**Provided data**:
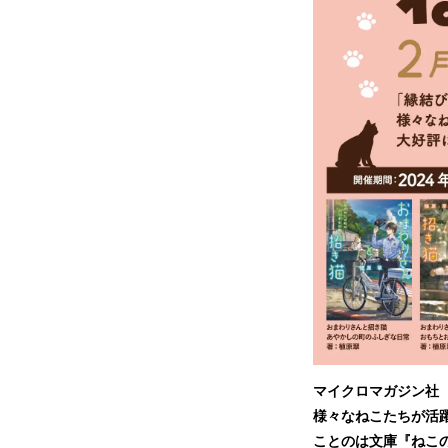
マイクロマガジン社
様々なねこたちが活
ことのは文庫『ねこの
...
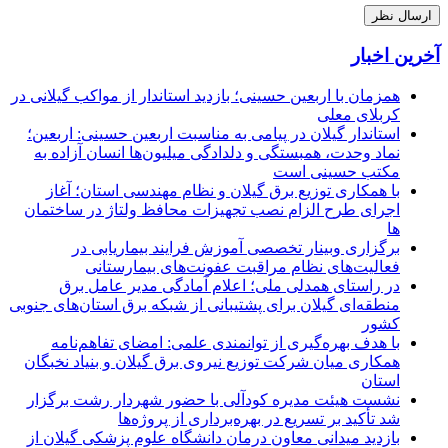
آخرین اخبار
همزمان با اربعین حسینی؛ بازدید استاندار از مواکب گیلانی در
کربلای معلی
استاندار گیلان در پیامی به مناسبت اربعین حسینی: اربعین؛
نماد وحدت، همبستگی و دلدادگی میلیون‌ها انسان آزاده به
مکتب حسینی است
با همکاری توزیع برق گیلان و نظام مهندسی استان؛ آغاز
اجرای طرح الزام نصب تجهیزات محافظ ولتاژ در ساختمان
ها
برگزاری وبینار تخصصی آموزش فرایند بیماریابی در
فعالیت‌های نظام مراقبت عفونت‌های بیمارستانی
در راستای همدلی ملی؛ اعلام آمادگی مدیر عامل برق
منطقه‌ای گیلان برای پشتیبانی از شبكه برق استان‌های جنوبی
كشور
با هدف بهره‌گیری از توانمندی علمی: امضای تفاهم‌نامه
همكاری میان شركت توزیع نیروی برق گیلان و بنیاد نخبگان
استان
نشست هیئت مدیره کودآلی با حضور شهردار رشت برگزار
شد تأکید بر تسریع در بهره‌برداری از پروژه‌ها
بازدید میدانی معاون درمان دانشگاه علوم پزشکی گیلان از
...
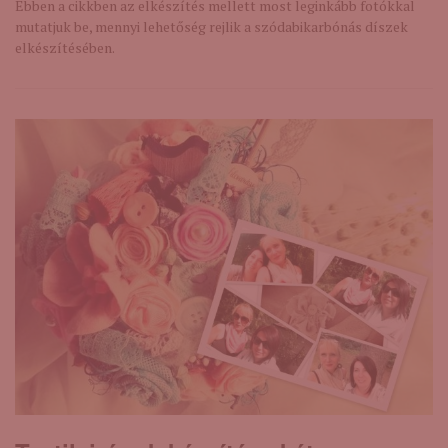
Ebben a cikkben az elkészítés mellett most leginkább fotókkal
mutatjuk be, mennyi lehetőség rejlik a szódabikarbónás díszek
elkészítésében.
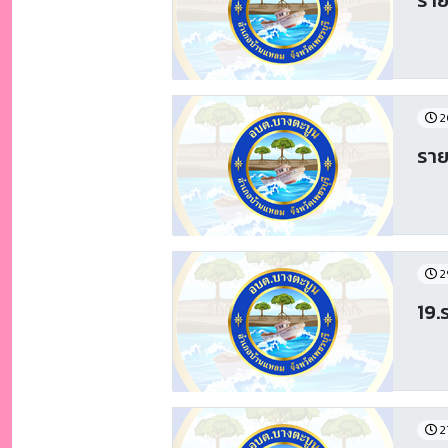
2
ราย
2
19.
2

**Exercise aim**: Copy out the range of lines above starting at the line with "با همکاری توزیع" and ending at the line with "بازدید میدانی معاون", exactly and including both.

**Completed exercise**:
با همکاری توزیع برق گیلان و نظام مهندسی استان؛ آغاز
اجرای طرح الزام نصب تجهیزات محافظ ولتاژ در ساختمان
ها
برگزاری وبینار تخصصی آموزش فرایند بیماریابی در
فعالیت‌های نظام مراقبت عفونت‌های بیمارستانی
در راستای همدلی ملی؛ اعلام آمادگی مدیر عامل برق
منطقه‌ای گیلان برای پشتیبانی از شبكه برق استان‌های جنوبی
كشور
با هدف بهره‌گیری از توانمندی علمی: امضای تفاهم‌نامه
همكاری میان شركت توزیع نیروی برق گیلان و بنیاد نخبگان
استان
نشست هیئت مدیره کودآلی با حضور شهردار رشت برگزار
شد تأکید بر تسریع در بهره‌برداری از پروژه‌ها
بازدید میدانی معاون درمان دانشگاه علوم پزشکی گیلان از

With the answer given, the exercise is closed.